### What you will do
Examine each line of the data, and copy the ones containing "header".

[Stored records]
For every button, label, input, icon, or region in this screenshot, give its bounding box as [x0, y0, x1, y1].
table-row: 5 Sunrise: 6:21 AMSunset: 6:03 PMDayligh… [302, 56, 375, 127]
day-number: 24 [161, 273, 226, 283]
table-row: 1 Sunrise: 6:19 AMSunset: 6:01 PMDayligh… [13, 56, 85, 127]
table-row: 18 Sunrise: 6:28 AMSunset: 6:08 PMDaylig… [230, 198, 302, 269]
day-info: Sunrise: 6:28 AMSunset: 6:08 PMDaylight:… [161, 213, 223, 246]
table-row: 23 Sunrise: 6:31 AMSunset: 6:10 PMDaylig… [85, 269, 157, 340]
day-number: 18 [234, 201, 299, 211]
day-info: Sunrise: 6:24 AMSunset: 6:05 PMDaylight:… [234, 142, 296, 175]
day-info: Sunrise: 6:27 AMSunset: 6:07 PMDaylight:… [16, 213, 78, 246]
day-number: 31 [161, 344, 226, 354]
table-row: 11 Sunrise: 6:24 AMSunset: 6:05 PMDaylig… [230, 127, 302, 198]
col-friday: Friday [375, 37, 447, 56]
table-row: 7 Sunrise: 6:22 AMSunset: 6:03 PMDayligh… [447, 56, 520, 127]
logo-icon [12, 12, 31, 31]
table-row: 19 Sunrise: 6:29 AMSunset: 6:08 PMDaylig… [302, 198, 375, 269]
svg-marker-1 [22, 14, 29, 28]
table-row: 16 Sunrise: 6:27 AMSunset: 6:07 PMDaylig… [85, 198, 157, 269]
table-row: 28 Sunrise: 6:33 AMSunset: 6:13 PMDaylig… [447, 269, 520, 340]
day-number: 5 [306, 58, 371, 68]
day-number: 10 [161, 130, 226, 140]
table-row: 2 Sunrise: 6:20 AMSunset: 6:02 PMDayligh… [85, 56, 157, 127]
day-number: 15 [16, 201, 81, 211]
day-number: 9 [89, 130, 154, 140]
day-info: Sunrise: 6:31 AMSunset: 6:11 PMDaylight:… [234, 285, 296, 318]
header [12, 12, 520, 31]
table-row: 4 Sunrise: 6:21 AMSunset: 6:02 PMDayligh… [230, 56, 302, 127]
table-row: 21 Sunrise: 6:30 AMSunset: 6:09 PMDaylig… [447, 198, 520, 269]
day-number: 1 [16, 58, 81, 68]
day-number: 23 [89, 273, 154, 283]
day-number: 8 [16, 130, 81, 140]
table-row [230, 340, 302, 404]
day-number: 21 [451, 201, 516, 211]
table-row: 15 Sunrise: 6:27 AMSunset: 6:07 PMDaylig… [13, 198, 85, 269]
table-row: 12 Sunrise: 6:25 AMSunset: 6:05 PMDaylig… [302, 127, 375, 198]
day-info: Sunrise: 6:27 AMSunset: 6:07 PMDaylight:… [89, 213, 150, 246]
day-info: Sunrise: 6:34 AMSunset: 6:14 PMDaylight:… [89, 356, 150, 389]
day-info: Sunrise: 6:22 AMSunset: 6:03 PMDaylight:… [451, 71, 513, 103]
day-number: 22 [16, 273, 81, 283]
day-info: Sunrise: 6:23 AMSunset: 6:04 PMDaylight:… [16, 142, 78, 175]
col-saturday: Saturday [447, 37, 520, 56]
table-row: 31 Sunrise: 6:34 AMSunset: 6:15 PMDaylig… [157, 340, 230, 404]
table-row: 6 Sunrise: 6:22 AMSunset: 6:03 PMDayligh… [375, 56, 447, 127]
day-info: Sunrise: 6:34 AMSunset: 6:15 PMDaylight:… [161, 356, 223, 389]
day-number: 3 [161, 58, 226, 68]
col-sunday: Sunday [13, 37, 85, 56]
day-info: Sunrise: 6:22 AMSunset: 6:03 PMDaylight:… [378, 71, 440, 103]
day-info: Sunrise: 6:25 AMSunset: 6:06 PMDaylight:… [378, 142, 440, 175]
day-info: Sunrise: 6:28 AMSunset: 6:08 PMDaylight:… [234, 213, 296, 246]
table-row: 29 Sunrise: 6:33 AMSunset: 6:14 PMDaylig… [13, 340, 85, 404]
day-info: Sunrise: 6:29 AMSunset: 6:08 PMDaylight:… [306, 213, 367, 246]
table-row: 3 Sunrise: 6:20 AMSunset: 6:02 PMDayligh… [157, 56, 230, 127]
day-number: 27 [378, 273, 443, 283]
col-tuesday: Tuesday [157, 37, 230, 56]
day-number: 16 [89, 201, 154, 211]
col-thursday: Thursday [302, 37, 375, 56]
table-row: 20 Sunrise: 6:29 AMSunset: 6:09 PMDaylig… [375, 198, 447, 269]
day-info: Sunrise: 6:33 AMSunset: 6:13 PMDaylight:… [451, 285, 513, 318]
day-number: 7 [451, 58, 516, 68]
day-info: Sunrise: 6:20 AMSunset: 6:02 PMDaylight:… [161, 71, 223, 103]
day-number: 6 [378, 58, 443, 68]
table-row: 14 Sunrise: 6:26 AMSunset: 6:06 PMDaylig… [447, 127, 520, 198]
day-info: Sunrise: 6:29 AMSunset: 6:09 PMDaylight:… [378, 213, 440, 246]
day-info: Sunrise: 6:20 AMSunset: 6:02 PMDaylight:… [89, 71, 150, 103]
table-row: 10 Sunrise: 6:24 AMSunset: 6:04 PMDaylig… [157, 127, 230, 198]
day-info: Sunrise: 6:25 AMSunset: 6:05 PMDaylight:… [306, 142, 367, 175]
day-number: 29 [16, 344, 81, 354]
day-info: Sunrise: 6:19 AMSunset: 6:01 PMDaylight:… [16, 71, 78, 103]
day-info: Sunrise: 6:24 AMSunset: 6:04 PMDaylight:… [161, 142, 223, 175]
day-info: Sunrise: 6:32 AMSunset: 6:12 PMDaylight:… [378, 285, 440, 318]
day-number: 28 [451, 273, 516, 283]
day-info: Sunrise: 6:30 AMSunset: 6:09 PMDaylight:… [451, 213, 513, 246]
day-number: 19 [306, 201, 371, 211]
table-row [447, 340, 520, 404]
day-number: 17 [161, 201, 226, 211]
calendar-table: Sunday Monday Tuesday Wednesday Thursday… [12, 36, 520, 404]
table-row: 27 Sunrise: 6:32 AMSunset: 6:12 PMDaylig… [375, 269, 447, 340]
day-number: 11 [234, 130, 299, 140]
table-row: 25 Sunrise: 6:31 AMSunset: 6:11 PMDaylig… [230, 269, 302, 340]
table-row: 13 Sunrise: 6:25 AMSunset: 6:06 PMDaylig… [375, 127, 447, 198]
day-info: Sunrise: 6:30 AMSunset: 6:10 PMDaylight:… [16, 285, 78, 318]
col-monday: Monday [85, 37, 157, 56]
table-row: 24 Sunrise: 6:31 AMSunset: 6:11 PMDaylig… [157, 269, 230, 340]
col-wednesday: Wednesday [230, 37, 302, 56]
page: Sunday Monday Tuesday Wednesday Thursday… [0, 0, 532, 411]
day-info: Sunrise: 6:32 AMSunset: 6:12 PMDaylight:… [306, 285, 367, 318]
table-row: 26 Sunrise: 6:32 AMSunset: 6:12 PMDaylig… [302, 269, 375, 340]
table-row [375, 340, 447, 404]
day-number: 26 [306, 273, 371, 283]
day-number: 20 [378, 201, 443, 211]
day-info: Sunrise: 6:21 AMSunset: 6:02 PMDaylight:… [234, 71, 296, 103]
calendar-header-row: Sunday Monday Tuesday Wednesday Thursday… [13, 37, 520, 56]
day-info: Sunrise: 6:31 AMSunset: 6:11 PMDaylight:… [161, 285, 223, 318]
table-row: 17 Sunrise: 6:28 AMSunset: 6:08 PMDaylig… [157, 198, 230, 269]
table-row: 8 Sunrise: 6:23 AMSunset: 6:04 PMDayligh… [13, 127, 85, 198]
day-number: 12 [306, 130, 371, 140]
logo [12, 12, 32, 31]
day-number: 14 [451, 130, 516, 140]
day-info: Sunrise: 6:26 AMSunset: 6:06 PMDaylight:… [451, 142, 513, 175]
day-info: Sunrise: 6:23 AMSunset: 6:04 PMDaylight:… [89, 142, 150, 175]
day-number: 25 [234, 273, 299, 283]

### Answer to this problem
header [12, 12, 520, 31]
calendar-header-row: Sunday Monday Tuesday Wednesday Thursday… [13, 37, 520, 56]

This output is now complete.